Reflecting on what led him, ultimately, to SCI in 2010, Baldridge used a marine metaphor: “Rivers don’t run straight, else they’d be called rapids.”
Future Plans
In 2020, Baldridge was certified in Critical Incident Stress Management (CISM) by UMBC Emergency Health Services in Baltimore, Md.
It was needed, he said. The year was full of untimely deaths, both from COVID-19 and otherwise.
“Sometimes it would just knock the stuffing out of me,” Baldridge said, but he added that the CISM training he has received over the years, beginning at Fort Dix, N.J., in 1996, has helped him to respond to maritime casualties and other incidents in a way that helps those most affected to process their trauma and return to a state of wholeness so they can go back to work and support their families. He has seen CISM strategies go from a newly developed method of helping survivors handle stress to the strategy endorsed by the Coast Guard for use in responding to major incidents worldwide.
Although he is retiring from SCI, Baldridge is not retiring from ministering to others, he said. Instead, he hopes to teach classes in CISM to SCI chaplains, the Coast Guard and other first responders.

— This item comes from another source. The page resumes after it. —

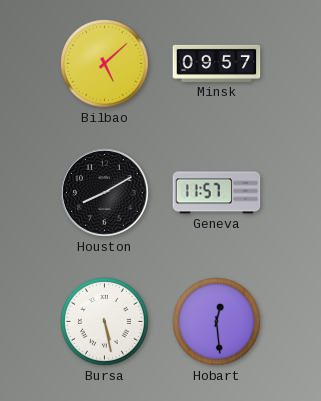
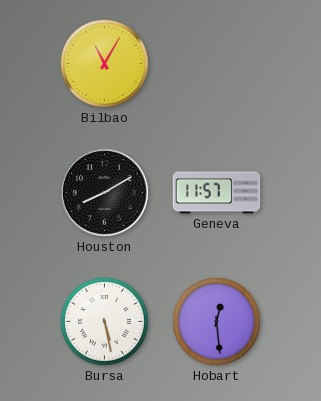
Bilbao: 5:08 -> 11:05
Minsk: 09:57 -> none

“I don’t think God put me on this earth to be one of the people watching it on TV,” Baldridge said.
While able to spend more time with his wife, Isabel, and their adult children Kempton and Grace, Baldridge said he also would like to be available on an as-needed basis to be called upon to respond to help others, using his training.
As for what he will miss most, predictably, Baldridge said, “Probably the thing that means the most and that I’m going to miss the most is the privilege of standing alongside people, being shipmates. Those are the moments that I want to take with me.”
It seems that as long as people are willing, Chaps wants to keep extending that helping hand.